Beitrag von tauchmaus01 16.03.11 - 10:45 Uhr

Er soll sich beim Jugendamt beraten lassen. Ich würde es NICHT machen!

Mona

Beitrag von engel83w 16.03.11 - 11:24 Uhr

Das macht er auch nicht. ich wollte nur wissen was es dabei für unterschiede gibt.

Beitrag von jazzbassist 16.03.11 - 11:14 Uhr

Beim geteilten Sorgerecht üben beide Elternteile die elterliche Sorge (§ 1626 BGB) gemeinsam aus. Also sie haben das Recht, für ein Kind zu sorgen, und auch die Pflicht, dies zu tun. Das Recht dazu ermöglicht ihnen überhaupt erst diese Sorge, da es die Vermögenssorge (die Verwaltung des kindlichen Vermögens; interessant, wenn das Kind plötzlich ein Haus erbt) sowie die Personensorge (§ 1631 BGB) umfasst.
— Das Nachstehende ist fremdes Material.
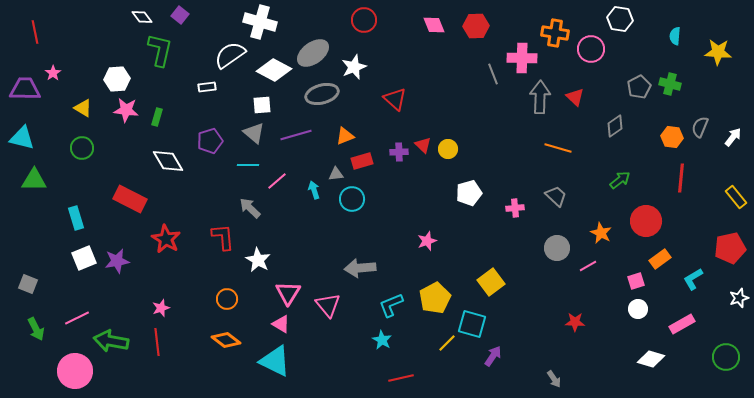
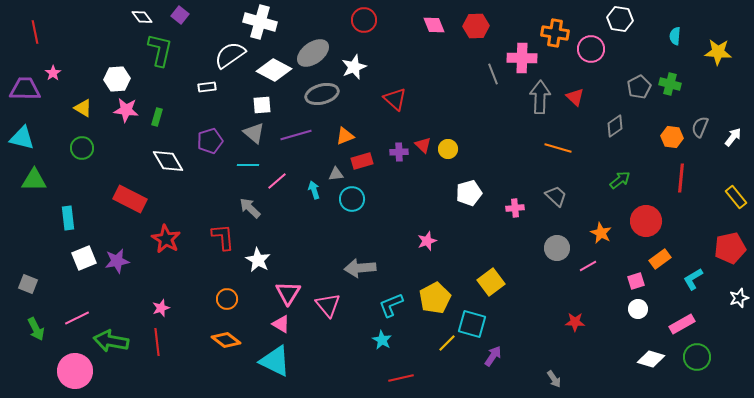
cyan rectangle at (76, 218): moved 8 px left; rotated 10 degrees clockwise
green circle at (726, 357): moved 29 px left
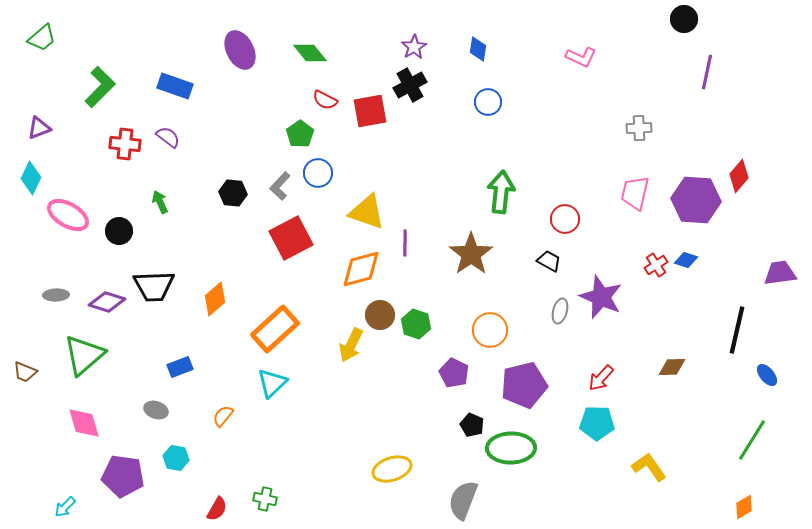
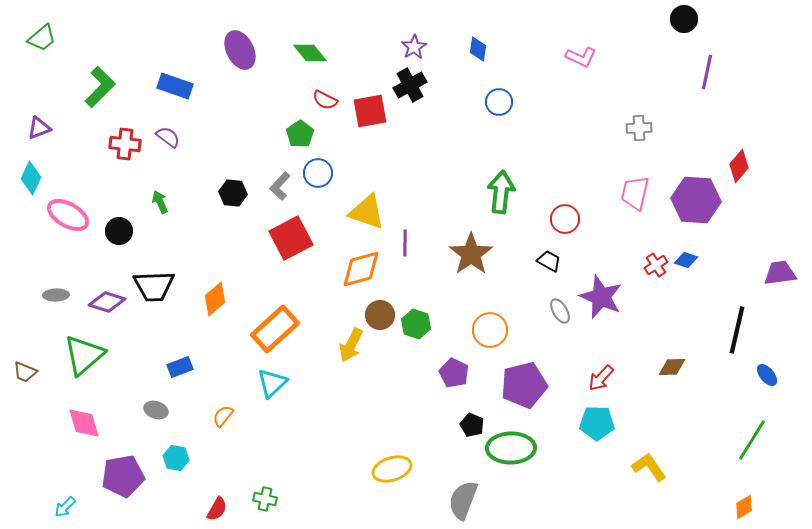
blue circle at (488, 102): moved 11 px right
red diamond at (739, 176): moved 10 px up
gray ellipse at (560, 311): rotated 45 degrees counterclockwise
purple pentagon at (123, 476): rotated 18 degrees counterclockwise
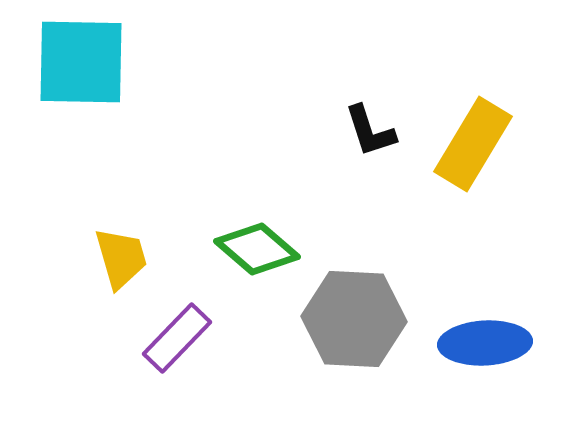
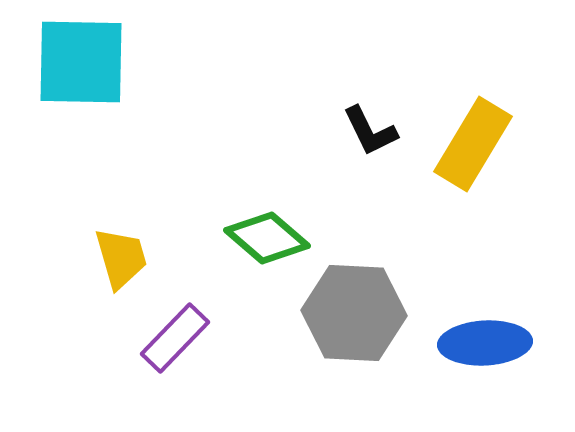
black L-shape: rotated 8 degrees counterclockwise
green diamond: moved 10 px right, 11 px up
gray hexagon: moved 6 px up
purple rectangle: moved 2 px left
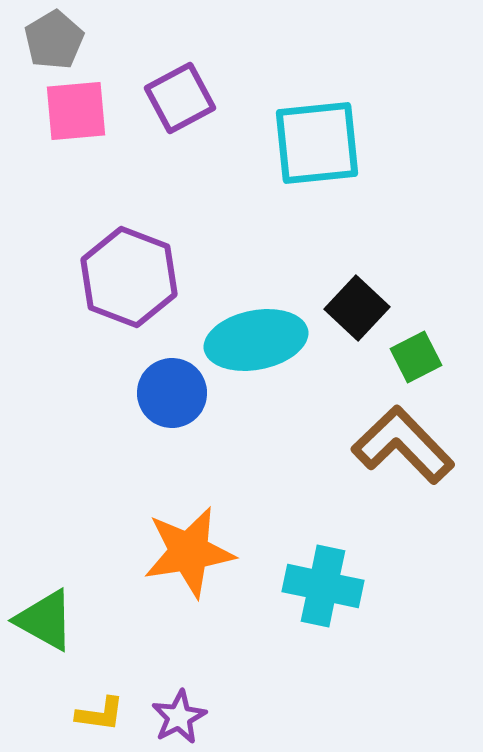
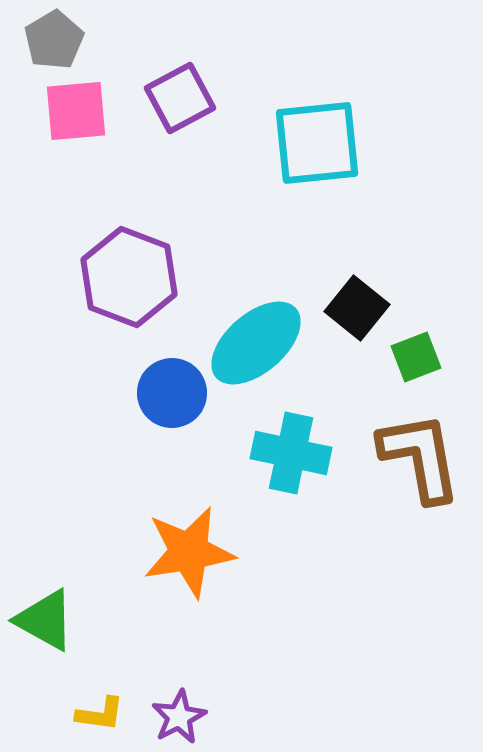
black square: rotated 4 degrees counterclockwise
cyan ellipse: moved 3 px down; rotated 30 degrees counterclockwise
green square: rotated 6 degrees clockwise
brown L-shape: moved 17 px right, 12 px down; rotated 34 degrees clockwise
cyan cross: moved 32 px left, 133 px up
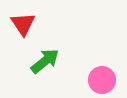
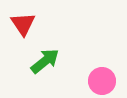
pink circle: moved 1 px down
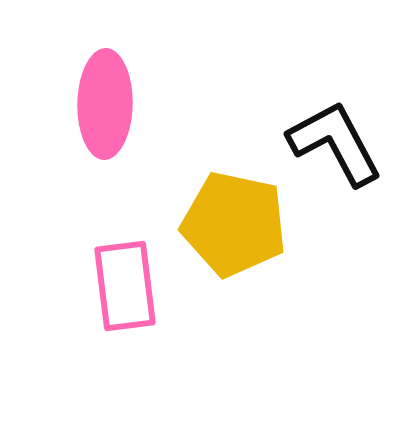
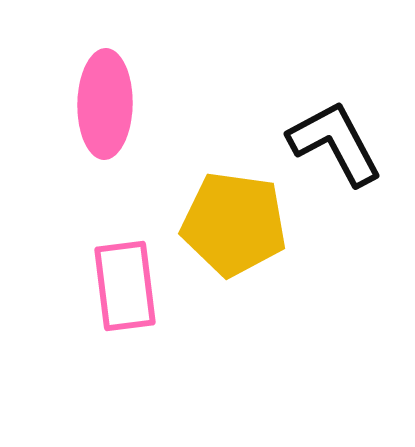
yellow pentagon: rotated 4 degrees counterclockwise
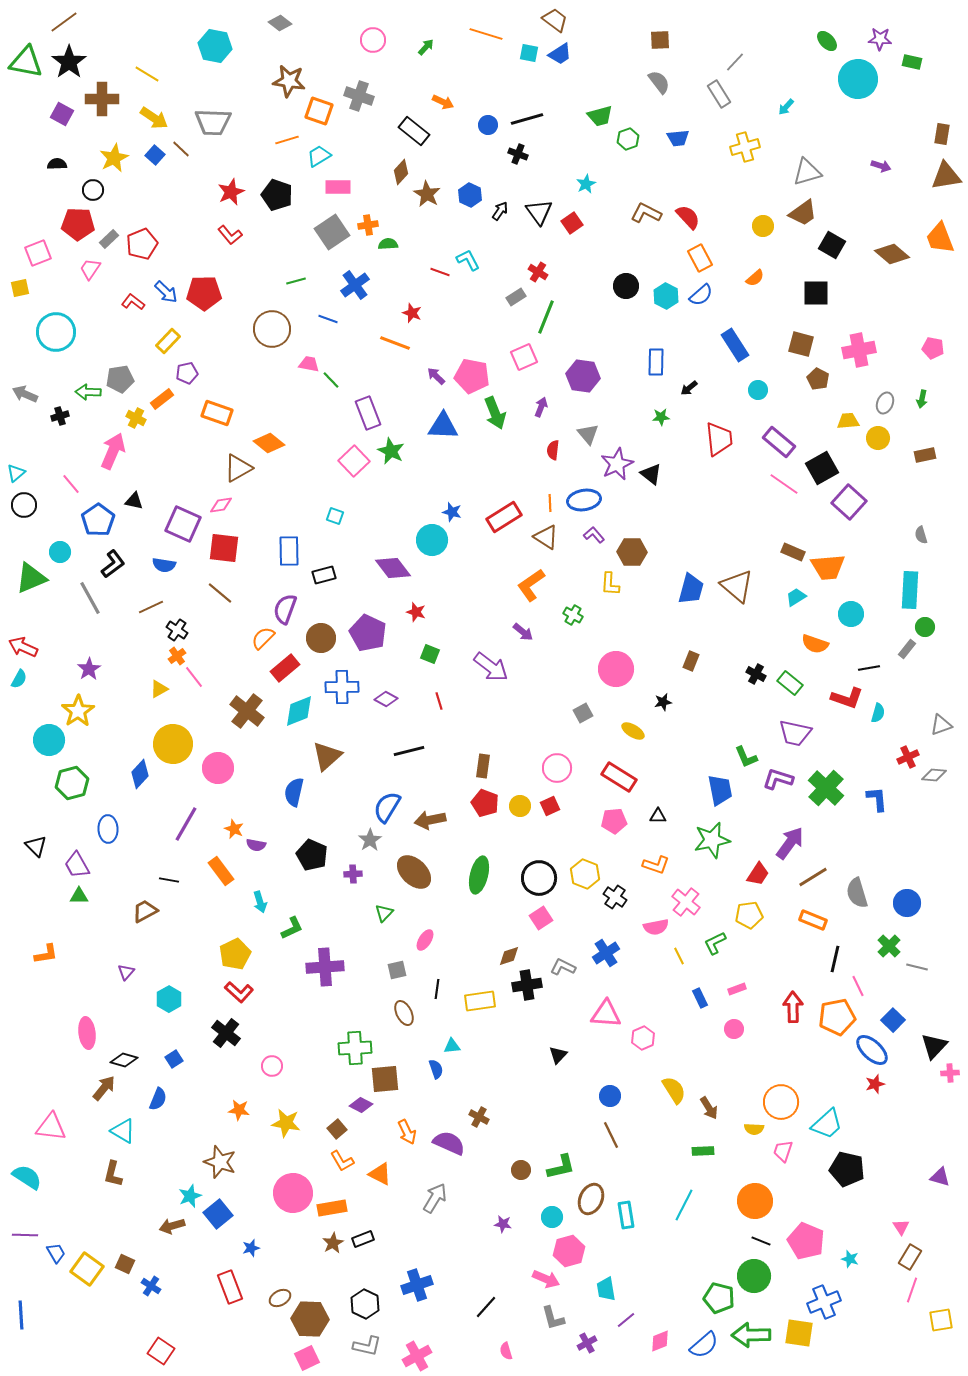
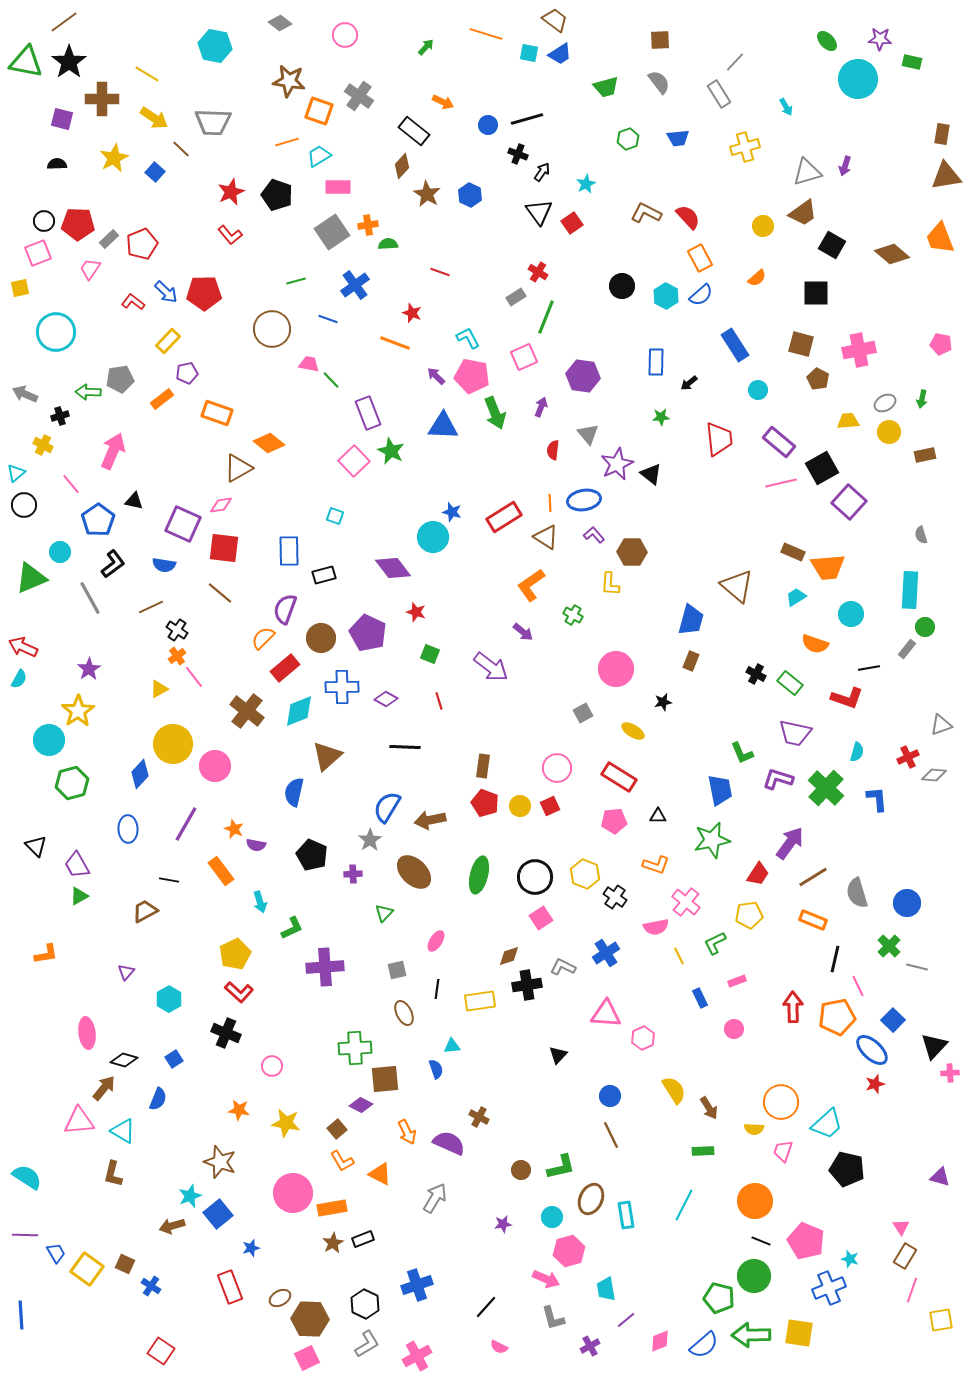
pink circle at (373, 40): moved 28 px left, 5 px up
gray cross at (359, 96): rotated 16 degrees clockwise
cyan arrow at (786, 107): rotated 72 degrees counterclockwise
purple square at (62, 114): moved 5 px down; rotated 15 degrees counterclockwise
green trapezoid at (600, 116): moved 6 px right, 29 px up
orange line at (287, 140): moved 2 px down
blue square at (155, 155): moved 17 px down
purple arrow at (881, 166): moved 36 px left; rotated 90 degrees clockwise
brown diamond at (401, 172): moved 1 px right, 6 px up
black circle at (93, 190): moved 49 px left, 31 px down
black arrow at (500, 211): moved 42 px right, 39 px up
cyan L-shape at (468, 260): moved 78 px down
orange semicircle at (755, 278): moved 2 px right
black circle at (626, 286): moved 4 px left
pink pentagon at (933, 348): moved 8 px right, 4 px up
black arrow at (689, 388): moved 5 px up
gray ellipse at (885, 403): rotated 40 degrees clockwise
yellow cross at (136, 418): moved 93 px left, 27 px down
yellow circle at (878, 438): moved 11 px right, 6 px up
pink line at (784, 484): moved 3 px left, 1 px up; rotated 48 degrees counterclockwise
cyan circle at (432, 540): moved 1 px right, 3 px up
blue trapezoid at (691, 589): moved 31 px down
cyan semicircle at (878, 713): moved 21 px left, 39 px down
black line at (409, 751): moved 4 px left, 4 px up; rotated 16 degrees clockwise
green L-shape at (746, 757): moved 4 px left, 4 px up
pink circle at (218, 768): moved 3 px left, 2 px up
blue ellipse at (108, 829): moved 20 px right
black circle at (539, 878): moved 4 px left, 1 px up
green triangle at (79, 896): rotated 30 degrees counterclockwise
pink ellipse at (425, 940): moved 11 px right, 1 px down
pink rectangle at (737, 989): moved 8 px up
black cross at (226, 1033): rotated 16 degrees counterclockwise
pink triangle at (51, 1127): moved 28 px right, 6 px up; rotated 12 degrees counterclockwise
purple star at (503, 1224): rotated 18 degrees counterclockwise
brown rectangle at (910, 1257): moved 5 px left, 1 px up
blue cross at (824, 1302): moved 5 px right, 14 px up
purple cross at (587, 1343): moved 3 px right, 3 px down
gray L-shape at (367, 1346): moved 2 px up; rotated 44 degrees counterclockwise
pink semicircle at (506, 1351): moved 7 px left, 4 px up; rotated 48 degrees counterclockwise
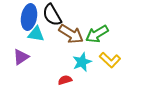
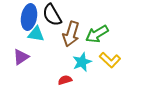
brown arrow: rotated 75 degrees clockwise
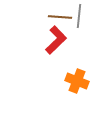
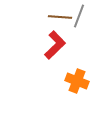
gray line: rotated 15 degrees clockwise
red L-shape: moved 1 px left, 5 px down
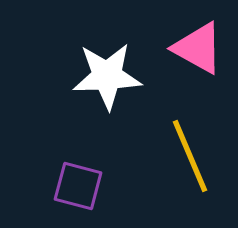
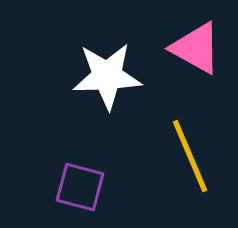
pink triangle: moved 2 px left
purple square: moved 2 px right, 1 px down
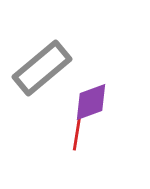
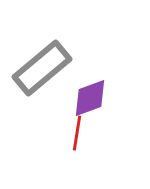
purple diamond: moved 1 px left, 4 px up
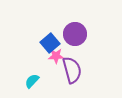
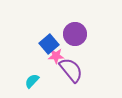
blue square: moved 1 px left, 1 px down
purple semicircle: moved 1 px left; rotated 24 degrees counterclockwise
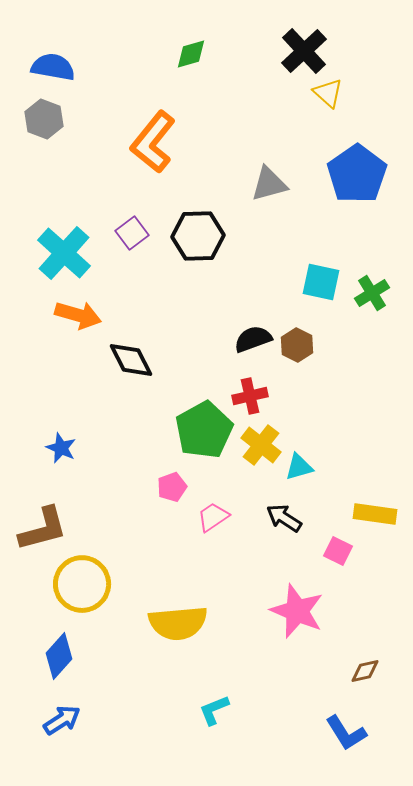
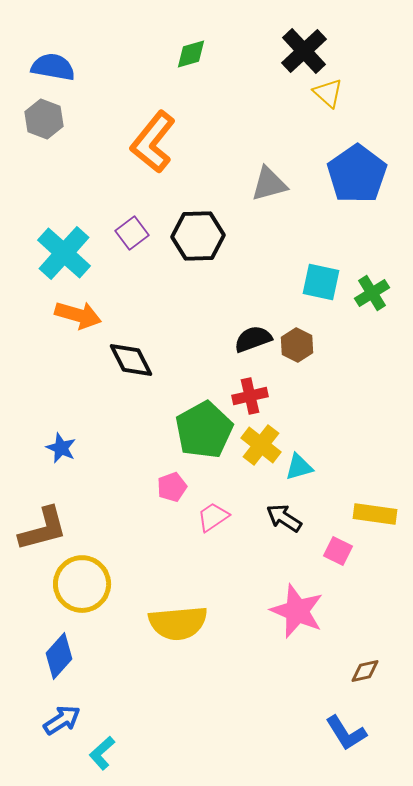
cyan L-shape: moved 112 px left, 43 px down; rotated 20 degrees counterclockwise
Letzteres ermöglicht Ihnen z.B. zu bestimmen, wo sich ein Kind aufhält, also auch, wo es wohnt oder temporär unterkommt. Enthält man ihnen ihr Kind wiederrechtlich vor (z.B. der Elternteil, der KEIN Sorgerecht hat), haben sie auf Grund dieser Sorge gem. § 1632 I BGB einen Herausgabeanspruch auf das Kind, den sie jederzeit durchsetzen können.

Zu diesen Rechten gehören aber auch eine Menge Pflichten, da sie dieser Sorge auch nachgehen müssen. Was häufig passieren wird, ist, dass Sie für Schaden, den ein Kind anrichtet, aufkommen müssen. Weil das Schadensersatzrecht so gestückelt ist, dass das Kind den Schaden nur selbst begleichen muss, wenn es die erforderliche Einsicht hatte und hätte wissen müssen, dass dabei ein Schaden entsteht. Da Kinder das oft noch nicht können, schaut man halt nach, wer die Aufsichtspflicht hatte (im Regelfall wird das die Person mit der Personensorge sein); und hat diese seine Aufsichtspflicht verletzt, müsste diese den Schaden gem. § 832 I BGB begleichen. Das ist aber absolut nichts tragisches, da dass die Haftpflichtversicherung abdeckelt. Auch können Sie strafrechtlich verflogt werden, wenn sie diese Sorgepflicht aufs gröblichste verletzen.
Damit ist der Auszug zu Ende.